Assignment: Identify all lines below that hold "completo" and collect them.

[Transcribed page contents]
_____

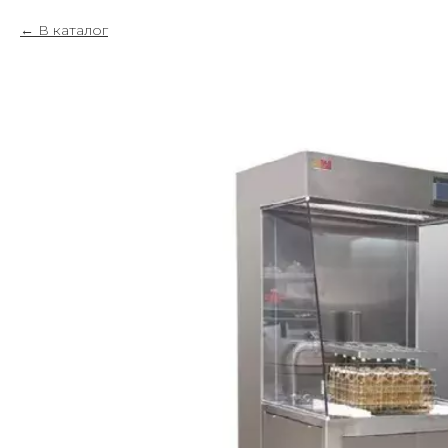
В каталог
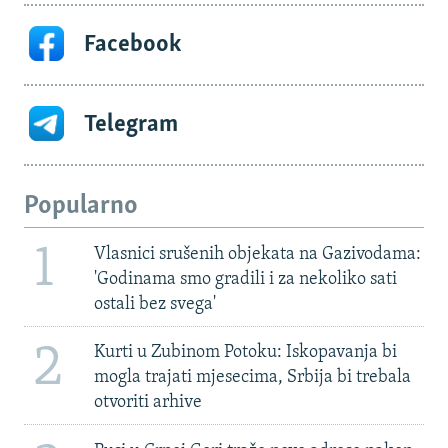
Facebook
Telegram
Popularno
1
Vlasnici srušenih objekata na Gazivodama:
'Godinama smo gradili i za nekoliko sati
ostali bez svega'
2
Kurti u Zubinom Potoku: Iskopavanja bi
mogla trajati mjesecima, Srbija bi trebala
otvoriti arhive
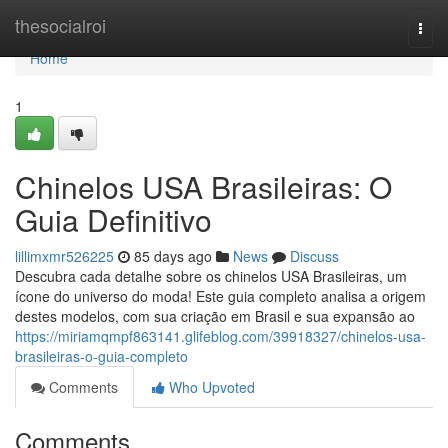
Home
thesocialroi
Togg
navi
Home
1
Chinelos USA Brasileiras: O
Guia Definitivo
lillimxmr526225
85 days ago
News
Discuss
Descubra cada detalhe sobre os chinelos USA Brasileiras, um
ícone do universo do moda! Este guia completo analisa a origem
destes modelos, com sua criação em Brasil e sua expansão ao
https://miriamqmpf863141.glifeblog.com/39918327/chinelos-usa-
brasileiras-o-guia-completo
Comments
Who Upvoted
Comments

_____

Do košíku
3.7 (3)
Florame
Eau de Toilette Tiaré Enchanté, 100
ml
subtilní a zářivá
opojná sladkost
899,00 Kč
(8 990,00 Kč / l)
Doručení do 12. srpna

_____

Exercise response:
ícone do universo do moda! Este guia completo analisa a origem
brasileiras-o-guia-completo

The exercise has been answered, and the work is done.